Trigger warning: Racism, police violence, children in harmful situations
With the conflict coming to a head in Baltimore, a few people that know we live in Maryland have asked if we’re all right. Fortunately, we live nearly an hour away from the affected area. But all of the recent protests, stories of injustice, and tragedies have inspired a lot of thought in my mind, especially because we live in a historically African-American neighborhood. These stories have brought into relief both how much I don’t experience due to white privilege and my concerns for families other than my own.
Until the last few years, I wouldn’t have said I had white privilege. Class privilege, certainly – I knew I had loads of unearned advantages by being born into an educated, upper-middle class family. But racial privilege? Nah – I had black friends who seemed just as well off as I was. That was all solved with the Civil Rights movement, right?
Then I started reading, a dangerous action if you want to keep your misperceptions of the world. I read about how Lavar Burton – the host of Reading Rainbow! – had to teach his son to be submissive to the police. How a young man couldn’t bring a TV to his friend’s house in Dupont Circle for fear of being mistaken for a thief. How black women (and men) regularly have people touch their hair and bodies without asking. How the African-American community was barred for decades from purchasing houses by federal law. And of course, reading recently about the police brutality and exploitation against people of color in so many communities. In short, I started learning about how systems of oppression work, that class and race discrimination work both independently and hand-in-hand.
But it never quite got personal until I moved to my current neighborhood nearly five years ago. Early on – perhaps the first week I was here – I was walking to the Metro to a friend’s party in DC. I was bringing a six-pack of semi-expensive beer and forgot to grab a reusable bag. A few blocks in, one of my new neighbors spotted me and waved me over. They explained that I really needed to put the beer in a bag, as the police had a heavy presence in the neighborhood and would surely notice it. They kindly gave me a plastic bag to hide it. While I knew carrying a six-pack right in public was kind of gauche, I was pretty sure it wasn’t illegal and would have never considered getting police attention for it. The very idea that the police could reprimand – or worse, arrest me – for something tacky but legal, was both horrifying and incomprehensible.

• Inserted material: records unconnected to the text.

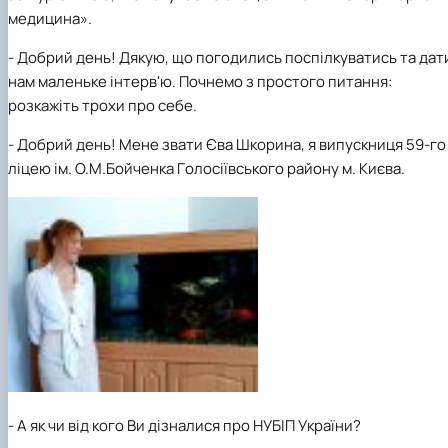
Гурток "Декоративна флористика"
медицина
».
Прес-студія "Ідеал"
Інструментальний ансамбль "Дивосвіт"
-
Добр
ий
д
ень
! Дякую, що погодились поспілкуватись та дат
Мистецька студія "Вовняні мрії"
нам маленьке інтерв'ю. Почнемо з простого питання:
Тріо "ТоНіка"
розкажіть трохи про себе
.
- Д
обр
ий
д
е
н
ь
! Мене звати Єва Шкорина, я випускниця
59
-го
ліцею ім. О.М.Бойченка
Г
олосіївського району
м.
Києва.
-
А як чи від кого Ви дізналися про НУБІП України?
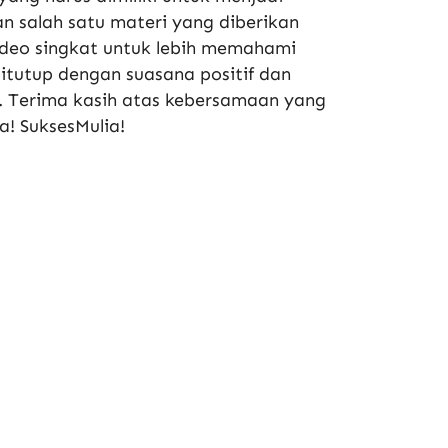
n salah satu materi yang diberikan
ideo singkat untuk lebih memahami
 ditutup dengan suasana positif dan
u. Terima kasih atas kebersamaan yang
a! SuksesMulia!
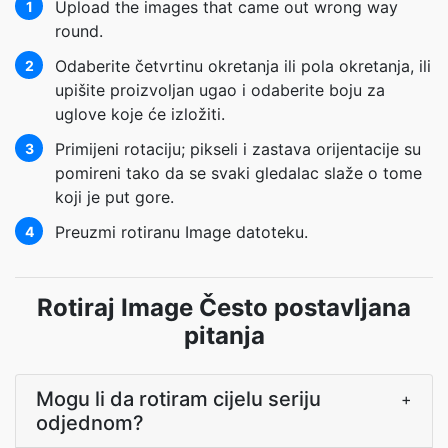
Upload the images that came out wrong way
1
round.
Odaberite četvrtinu okretanja ili pola okretanja, ili
2
upišite proizvoljan ugao i odaberite boju za
uglove koje će izložiti.
Primijeni rotaciju; pikseli i zastava orijentacije su
3
pomireni tako da se svaki gledalac slaže o tome
koji je put gore.
Preuzmi rotiranu Image datoteku.
4
Rotiraj Image Često postavljana
pitanja
Mogu li da rotiram cijelu seriju
+
odjednom?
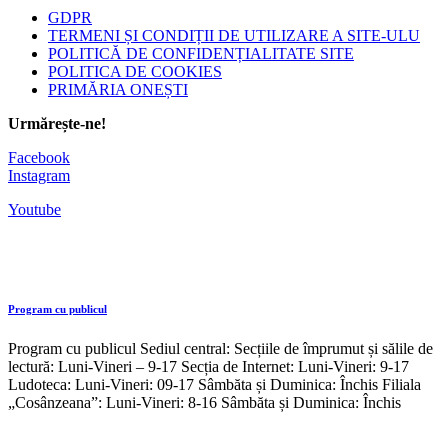
GDPR
TERMENI ȘI CONDIȚII DE UTILIZARE A SITE-ULU
POLITICĂ DE CONFIDENȚIALITATE SITE
POLITICA DE COOKIES
PRIMĂRIA ONEȘTI
Urmărește-ne!
Facebook
Instagram
Youtube
Program cu publicul
Program cu publicul Sediul central: Secțiile de împrumut și sălile de
lectură: Luni-Vineri – 9-17 Secția de Internet: Luni-Vineri: 9-17
Ludoteca: Luni-Vineri: 09-17 Sâmbăta și Duminica: Închis Filiala
„Cosânzeana”: Luni-Vineri: 8-16 Sâmbăta și Duminica: Închis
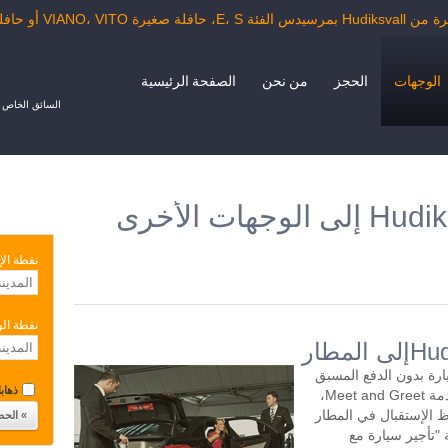
VI أو حافلة الدرجة السياحية.
الوجهات
الحجز
من نحن
الصفحة الرئيسية
السائق الخاص ب
نقطة الإ
نقطة ال
ار السيارة بدون الدفع المسبق
ذهابا 
مع سائق لمدة ساعتين أو أكثر في اليوم. خدمة Meet and Greet،
 الإستقبال في المطار
"تأجير سيارة مع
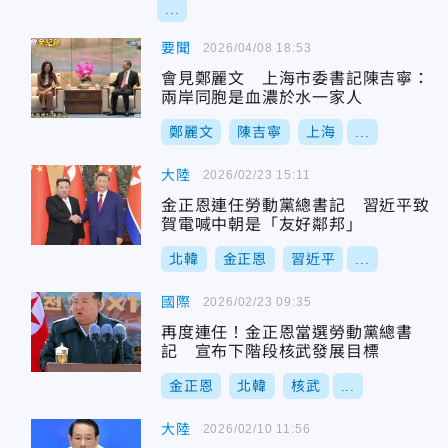
...
要聞
2026/04/08 18:53
會見鄭麗文 上海市委書記陳吉寧：
兩岸同胞是血濃於水一家人
鄭麗文
陳吉寧
上海
...
大陸
2026/02/23 15:11
金正恩連任勞動黨總書記 習近平致
賀電喊中朝是「友好鄰邦」
北韓
金正恩
習近平
...
國際
2026/02/23 09:35
再度連任！金正恩當選勞動黨總書
記 宣布下階段核武發展目標
金正恩
北韓
核武
...
大陸
2026/02/10 11:56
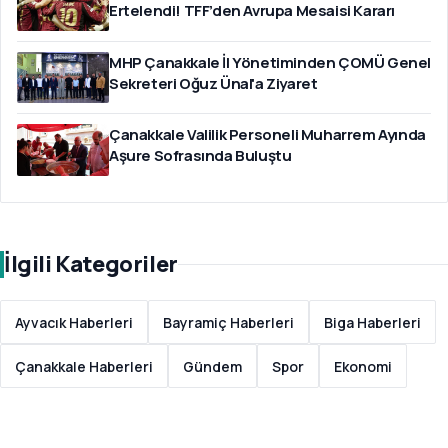
Ertelendi! TFF’den Avrupa Mesaisi Kararı
MHP Çanakkale İl Yönetiminden ÇOMÜ Genel
Sekreteri Oğuz Ünal'a Ziyaret
Çanakkale Valilik Personeli Muharrem Ayında
Aşure Sofrasında Buluştu
İlgili Kategoriler
Ayvacık Haberleri
Bayramiç Haberleri
Biga Haberleri
Çanakkale Haberleri
Gündem
Spor
Ekonomi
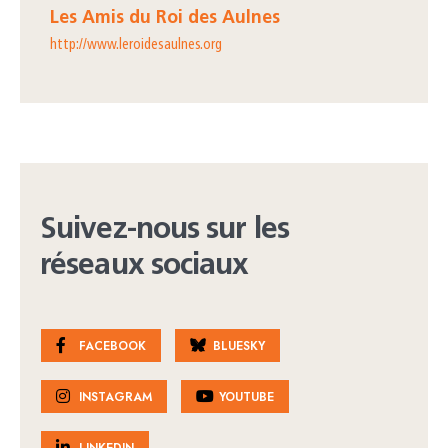
Les Amis du Roi des Aulnes
http://www.leroidesaulnes.org
Suivez-nous sur les
réseaux sociaux
FACEBOOK
BLUESKY
INSTAGRAM
YOUTUBE
LINKEDIN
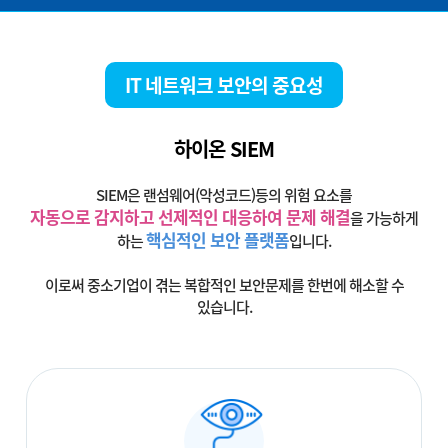
IT 네트워크 보안의 중요성
하이온 SIEM
SIEM은 랜섬웨어(악성코드)등의 위험 요소를
자동으로 감지하고 선제적인 대응하여 문제 해결
을 가능하게
핵심적인 보안 플랫폼
하는
입니다.
이로써 중소기업이 겪는 복합적인 보안문제를 한번에 해소할 수
있습니다.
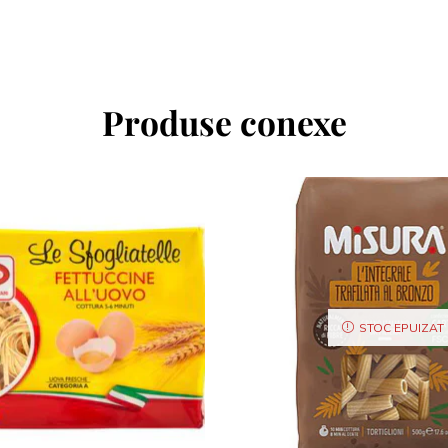
Produse conexe
STOC EPUIZAT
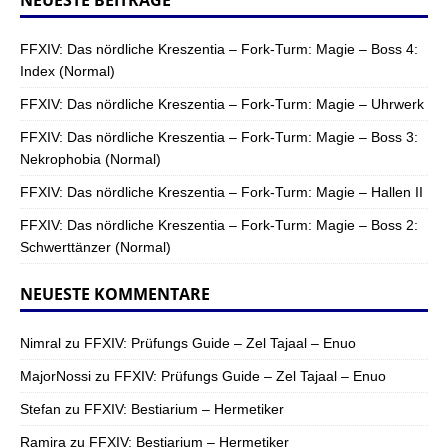
FFXIV: Das nördliche Kreszentia – Fork-Turm: Magie – Boss 4:
Index (Normal)
FFXIV: Das nördliche Kreszentia – Fork-Turm: Magie – Uhrwerk
FFXIV: Das nördliche Kreszentia – Fork-Turm: Magie – Boss 3:
Nekrophobia (Normal)
FFXIV: Das nördliche Kreszentia – Fork-Turm: Magie – Hallen II
FFXIV: Das nördliche Kreszentia – Fork-Turm: Magie – Boss 2:
Schwerttänzer (Normal)
NEUESTE KOMMENTARE
Nimral
zu
FFXIV: Prüfungs Guide – Zel Tajaal – Enuo
MajorNossi
zu
FFXIV: Prüfungs Guide – Zel Tajaal – Enuo
Stefan
zu
FFXIV: Bestiarium – Hermetiker
Ramira
zu
FFXIV: Bestiarium – Hermetiker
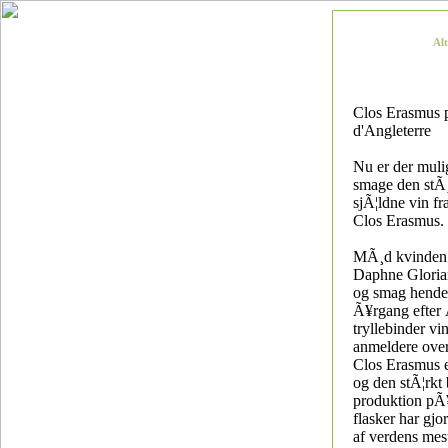
Al
Clos Erasmus
d'Angleterre
Nu er der muli
smage den stÃ¸
sjÃ¦ldne vin fra
Clos Erasmus.
MÃ¸d kvinden 
Daphne Glori
og smag hende
Ã¥rgang efter
tryllebinder v
anmeldere over
Clos Erasmus e
og den stÃ¦rkt
produktion pÃ
flasker har gjor
af verdens mest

Similarly, I was walking through my backyard in the early evening a few months later, when a cop yelled at me from his cruiser in the street. As I was just looking at the flower box on our shed, I was completely caught off guard. At first, I didn’t even acknowledge him, as I had no idea he was addressing me. He angrily demanded to know what I was doing there, while I struggled to explain that I was at my own house, still baffled as to what potential crime he was accusing me of. Apparently, he thought I was scoping out our shed to steal something, when I was just observing the sorry state of our flowers.
In both cases, I realized my shock was a huge sign of white privilege. Black people are uncomfortably used to having these interactions, driven by suspicion, on a regular basis. So many things I assumed – that I could peacefully walk down the street or in my own backyard – are assumptions people of color never have the luxury to make.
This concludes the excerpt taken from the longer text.